Sally Sussman talks about Midnight Return – Episode 358

Face2Face, the podcast covering magic, philosophy, keynote speaking, human rights and everything in between, hosted by David Peck

Sally and I talked about her new film Midnight Return, irony, racism, the power of story through film and why truth is indeed stranger than fiction.

Synopsis

After his ingenious escape from a Turkish prison in 1975, Billy Hayes arrived home to a hero’s welcome, instant celebrity and within a week had a book and movie deal for his story. From the moment it stunned the world at the Cannes Film Festival in 1978, ‘Midnight Express’ cemented its place in film history as an artistic and financial success, before becoming an indelible part of pop culture. But its lasting impact has been on Turkish people worldwide who still condemn the film as racist and blame Billy Hayes for defaming them and their country.  Despite warnings from family and friends, Billy returns to Turkey and faces a nation still haunted by the film and his own demons.

Biography

Sally Sussman Morina was born in Toronto, Canada. She attended the University of Southern California and received a Bachelor’s Degree in Broadcast Journalism. Less than two years after her graduation, Sally was hired as writer on the NBC series, “Facts of Life.” She wrote several episodes of that series while serving as a staff writer.

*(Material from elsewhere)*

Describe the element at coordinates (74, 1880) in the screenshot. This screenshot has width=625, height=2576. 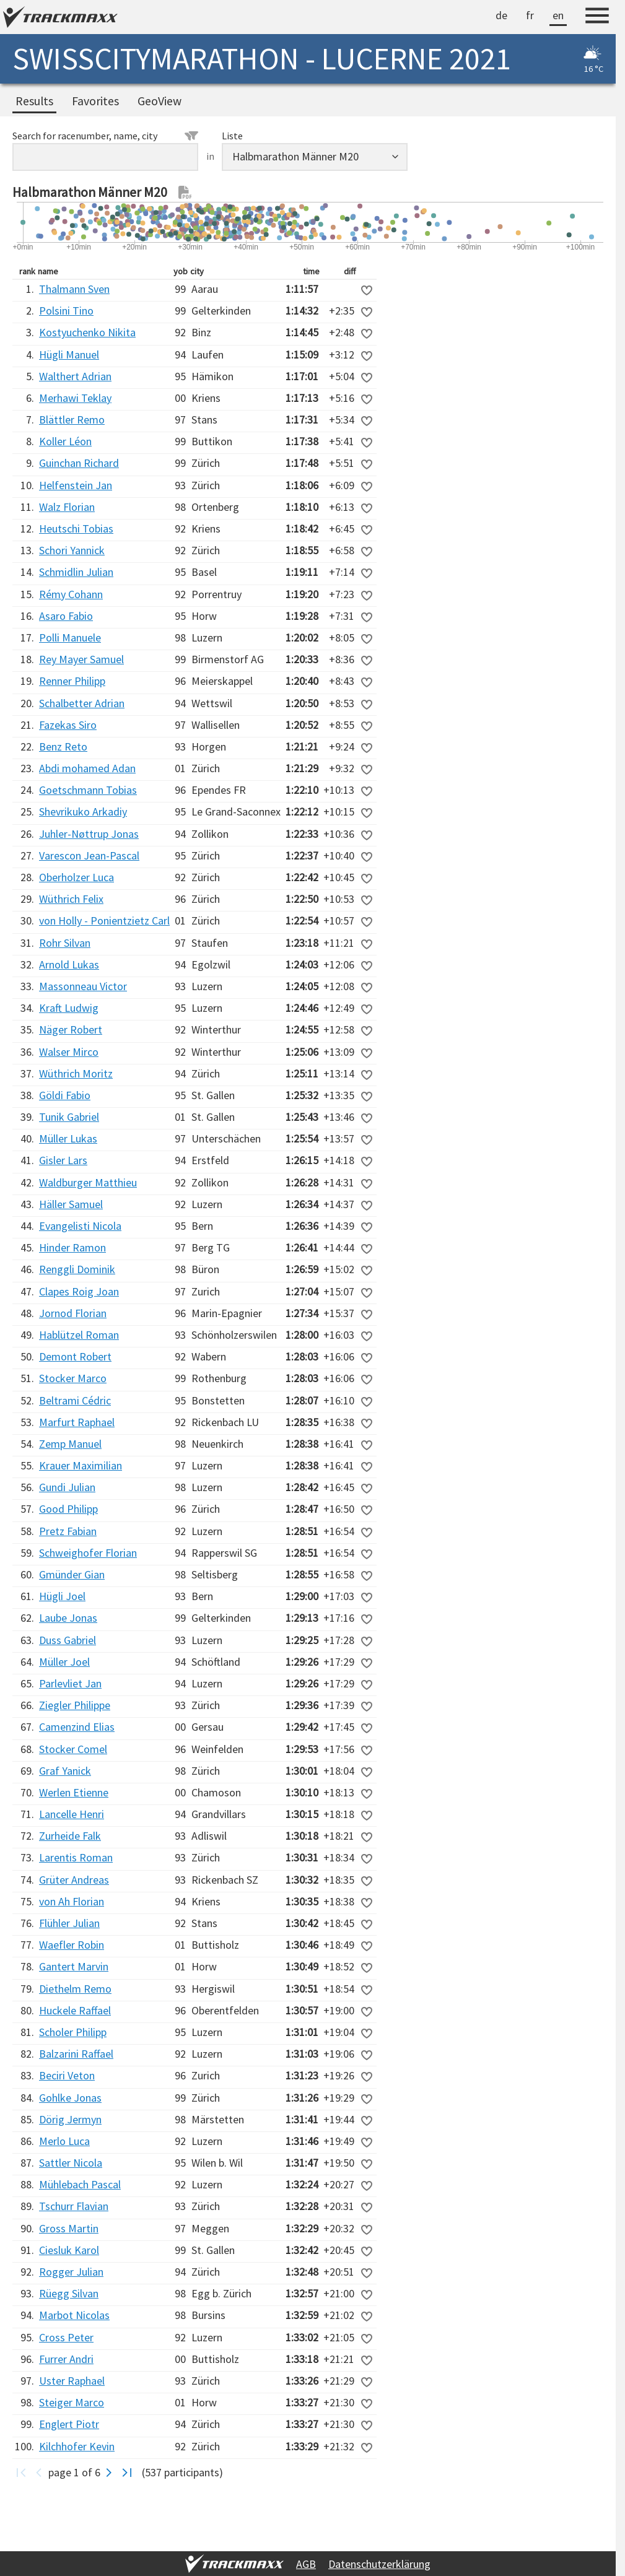
I see `Grüter Andreas` at that location. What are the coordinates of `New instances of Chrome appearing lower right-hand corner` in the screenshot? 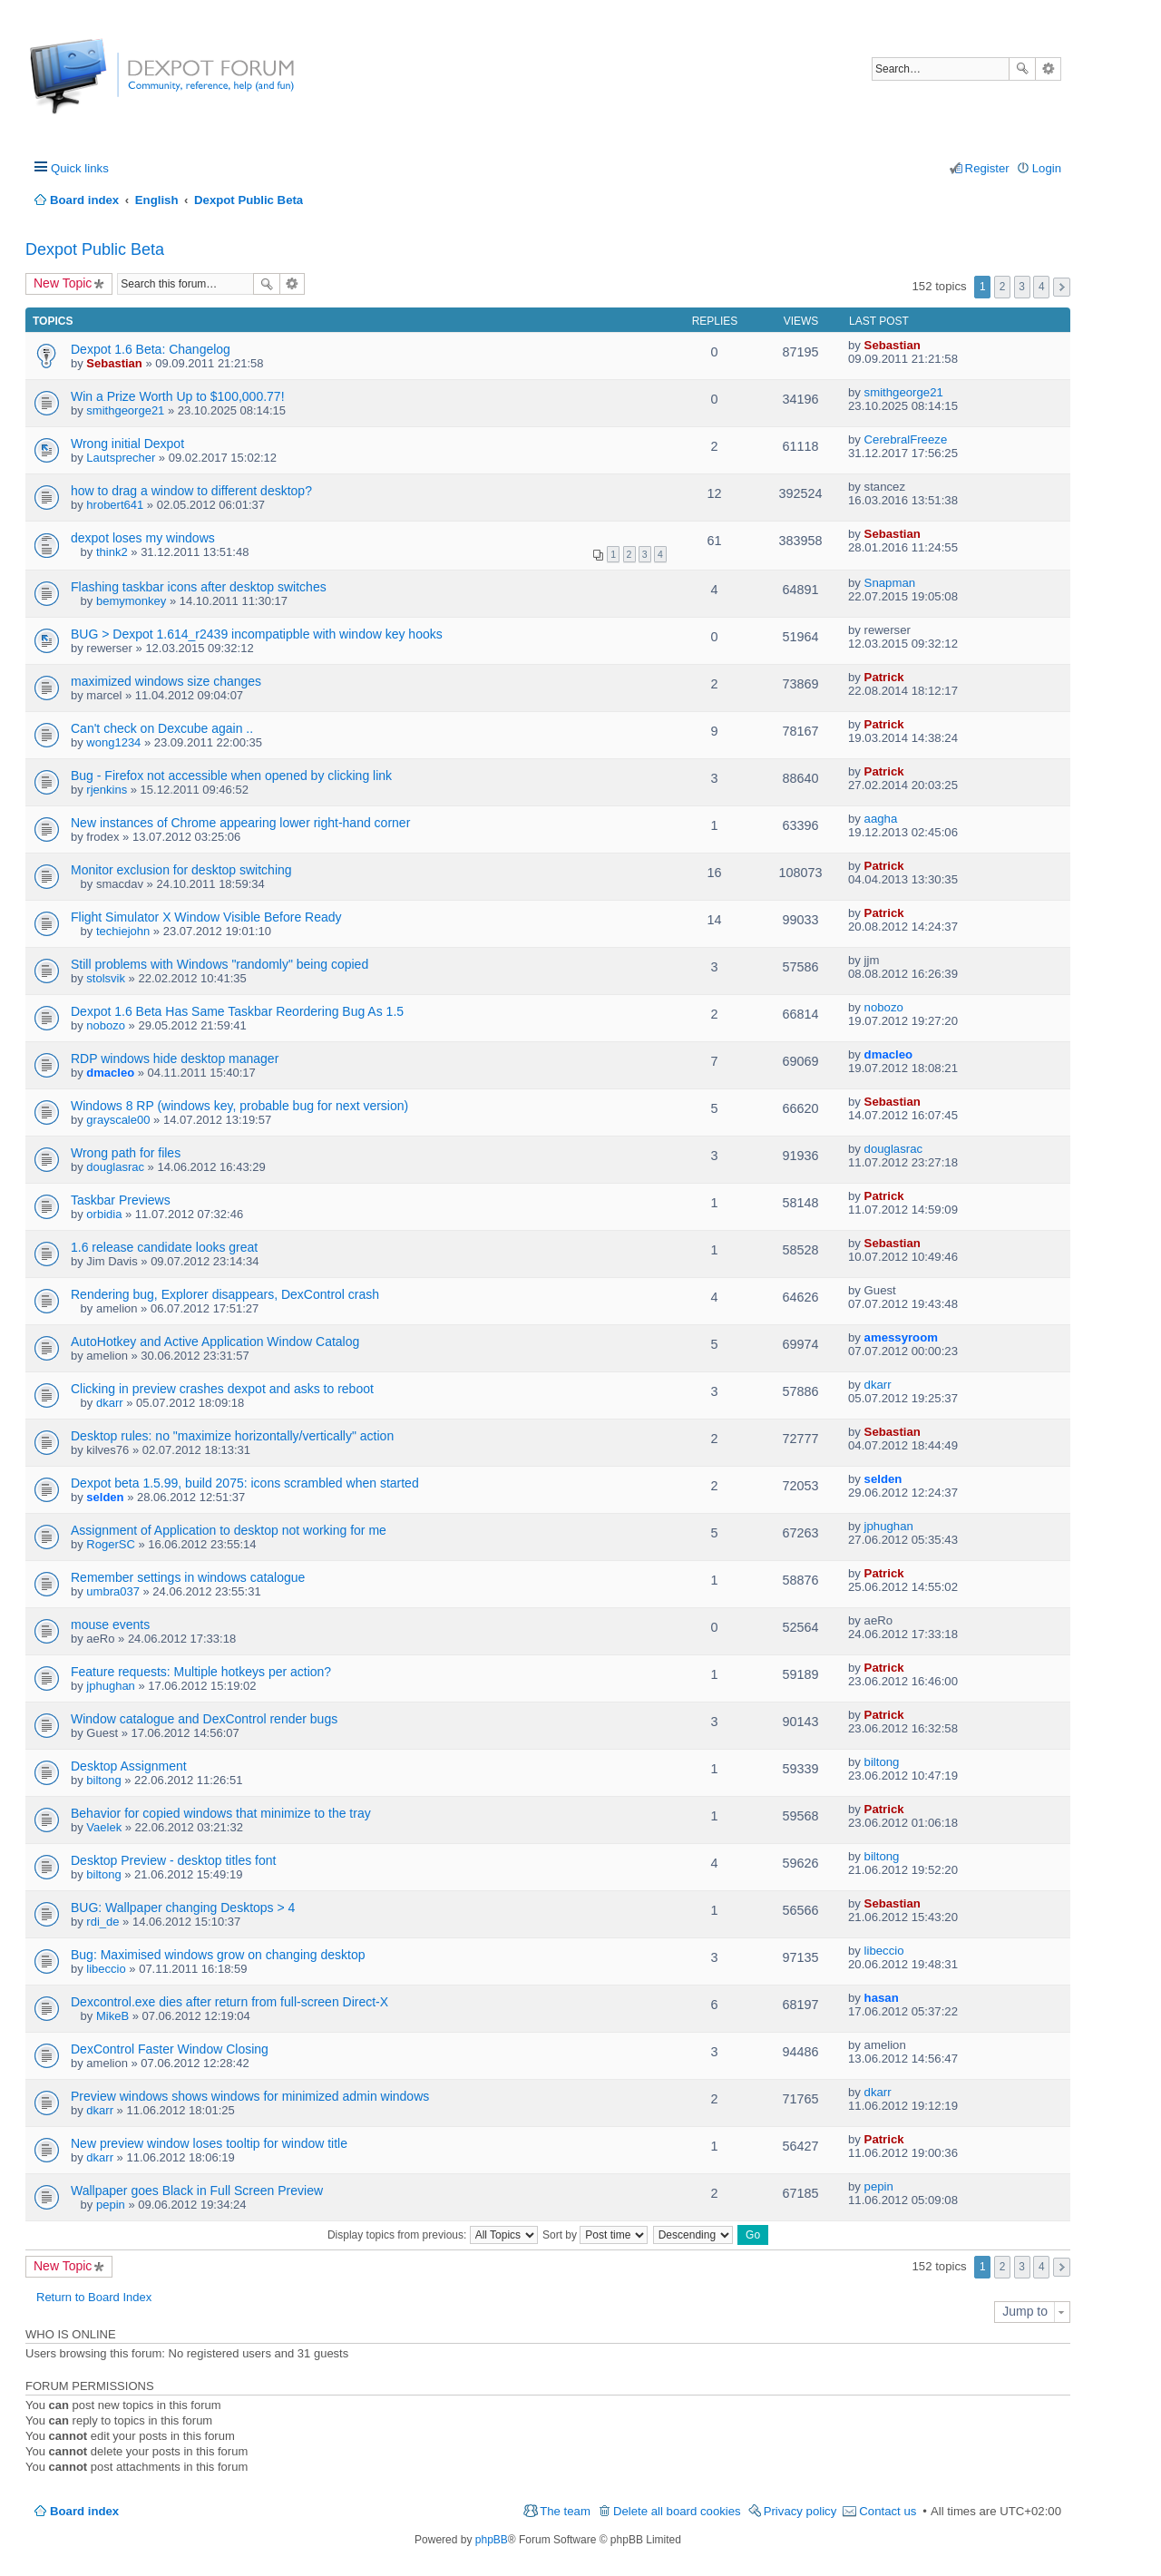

After leaving the sitcom business, Sally decided to pursue her lifelong passion for daytime soap operas where she was hired by William J. Bell, creator and head writer of “The Young and The Restless” as a story consultant and writer, two jobs she held for five years. During her years at Y&R, the series went from number six to number one in the Nielsen ratings, a position it has held ever since. Sally was responsible for many memorable storylines, including Dina’s return to the Abbott family, Jack and Jill’s affair, Katherine’s face lift and Lauren being stalked and ultimately, buried alive. During her tenure, she was nominated for two Emmy Awards.

In 1989 Sally was approached by Brandon Tartikoff, the President of NBC to create her own show and after submitting a bible for the series, “Generations” was born. “Generations” immediately earned accolades from the press for creating the first fully integrated daytime serial. The series launched the careers of Vivica A. Fox, Kristoff St. John and Kelly Rutherford and featured veteran performers like Richard Roundtree, Taurean Blacque, Joan Pringle and Robert Hooks. During its two year run, “Generations” received numerous awards and attention including being written into the Congressional Record. The series was sold all over the world where it still retains a huge following. After its cancellation by NBC, the series was picked up by BET which ran it again. The show may be gone but it is definitely not forgotten.

After “Generations” Sally returned to daytime again as the Head Writer of “Days of Our Lives”. During her tenure, she earned the show its first and only Writers Guild of America award for her storyline involving Sami’s execution. Along with that story, she penned the Kristen/Susan murder mystery and the Mike/Carrie love story. She was also nominated for two Emmy awards, won the People’s Choice and the TV Guide awards.

From “Days of Our Lives”, Sally went to work for MTV where she was Executive Producer and Head Writer of the network’s first evening serial called “Spyder Games”. The series ran for 65 episodes and she was nominated for another Emmy Award.

Currently, Sally has many active projects in development including a documentary entitled “Midnight Return” which chronicles the turbulent relationship between Billy Hayes, the real life character in “Midnight Express” and the republic of Turkey. Sally and her husband returned with Billy to Turkey in 2007 thirty years after Billy Hayes escaped from prison.

Sally lives with her husband, Anthony Morina who is currently the Supervising Producer of “The Young & The Restless” and their 16 year old son, Adam.